_EXERCISE DESCRIPTION_. Search the entries for the word "四條畷市にちなんだ副賞". Copy every line that holds it.

_EXERCISE MATERIAL_.
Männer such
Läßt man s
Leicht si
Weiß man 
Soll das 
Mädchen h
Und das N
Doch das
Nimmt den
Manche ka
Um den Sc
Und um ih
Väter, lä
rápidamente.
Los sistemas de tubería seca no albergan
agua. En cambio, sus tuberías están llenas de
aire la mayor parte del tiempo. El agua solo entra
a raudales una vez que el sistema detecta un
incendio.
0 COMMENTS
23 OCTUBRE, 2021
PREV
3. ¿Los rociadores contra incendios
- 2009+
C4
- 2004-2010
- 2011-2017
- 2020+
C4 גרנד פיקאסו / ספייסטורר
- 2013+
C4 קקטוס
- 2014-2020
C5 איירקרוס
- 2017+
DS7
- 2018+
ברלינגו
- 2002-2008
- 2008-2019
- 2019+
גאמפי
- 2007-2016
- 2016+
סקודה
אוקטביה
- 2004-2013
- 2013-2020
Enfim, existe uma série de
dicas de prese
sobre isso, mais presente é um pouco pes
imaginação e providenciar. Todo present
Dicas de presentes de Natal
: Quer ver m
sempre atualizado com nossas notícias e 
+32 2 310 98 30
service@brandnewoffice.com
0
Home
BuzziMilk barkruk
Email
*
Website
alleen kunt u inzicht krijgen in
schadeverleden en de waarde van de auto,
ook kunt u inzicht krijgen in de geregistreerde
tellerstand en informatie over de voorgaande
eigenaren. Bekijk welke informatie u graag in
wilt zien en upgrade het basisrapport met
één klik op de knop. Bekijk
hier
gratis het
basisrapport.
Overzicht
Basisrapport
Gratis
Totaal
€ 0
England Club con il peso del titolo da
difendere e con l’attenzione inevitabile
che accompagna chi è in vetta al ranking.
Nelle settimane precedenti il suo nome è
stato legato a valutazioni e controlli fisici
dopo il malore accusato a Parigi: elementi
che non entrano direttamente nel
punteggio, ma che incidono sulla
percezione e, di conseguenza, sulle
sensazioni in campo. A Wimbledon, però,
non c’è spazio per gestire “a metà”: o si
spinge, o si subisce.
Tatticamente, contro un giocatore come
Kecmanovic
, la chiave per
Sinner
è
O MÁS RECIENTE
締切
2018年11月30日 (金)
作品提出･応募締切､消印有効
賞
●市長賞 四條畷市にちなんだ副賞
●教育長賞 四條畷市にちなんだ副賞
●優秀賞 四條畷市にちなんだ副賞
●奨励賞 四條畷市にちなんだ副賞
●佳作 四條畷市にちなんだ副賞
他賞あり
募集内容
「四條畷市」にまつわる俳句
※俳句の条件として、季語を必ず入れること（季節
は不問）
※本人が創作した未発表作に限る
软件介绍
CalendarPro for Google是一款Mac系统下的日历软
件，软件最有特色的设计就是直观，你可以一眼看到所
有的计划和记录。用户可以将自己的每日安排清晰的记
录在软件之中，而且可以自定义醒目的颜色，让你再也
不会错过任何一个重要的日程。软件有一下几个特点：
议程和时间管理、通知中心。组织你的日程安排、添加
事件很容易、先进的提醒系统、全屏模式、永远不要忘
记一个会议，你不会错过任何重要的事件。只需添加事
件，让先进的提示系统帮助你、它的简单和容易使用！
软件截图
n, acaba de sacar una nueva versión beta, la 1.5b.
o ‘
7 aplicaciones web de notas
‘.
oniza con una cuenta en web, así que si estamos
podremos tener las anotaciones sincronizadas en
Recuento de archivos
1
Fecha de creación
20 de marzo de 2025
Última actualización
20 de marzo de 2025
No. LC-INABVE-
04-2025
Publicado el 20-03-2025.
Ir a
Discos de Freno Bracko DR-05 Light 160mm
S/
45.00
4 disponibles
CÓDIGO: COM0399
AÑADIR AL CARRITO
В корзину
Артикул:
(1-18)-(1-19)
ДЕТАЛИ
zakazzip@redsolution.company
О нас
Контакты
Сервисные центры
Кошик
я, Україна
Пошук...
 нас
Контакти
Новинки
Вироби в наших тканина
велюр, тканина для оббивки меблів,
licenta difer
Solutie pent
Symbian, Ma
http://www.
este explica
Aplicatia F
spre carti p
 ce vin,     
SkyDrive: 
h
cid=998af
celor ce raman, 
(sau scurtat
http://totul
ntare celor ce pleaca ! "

_ANSWER TO THIS TASK_.
●市長賞 四條畷市にちなんだ副賞
●教育長賞 四條畷市にちなんだ副賞
●優秀賞 四條畷市にちなんだ副賞
●奨励賞 四條畷市にちなんだ副賞
●佳作 四條畷市にちなんだ副賞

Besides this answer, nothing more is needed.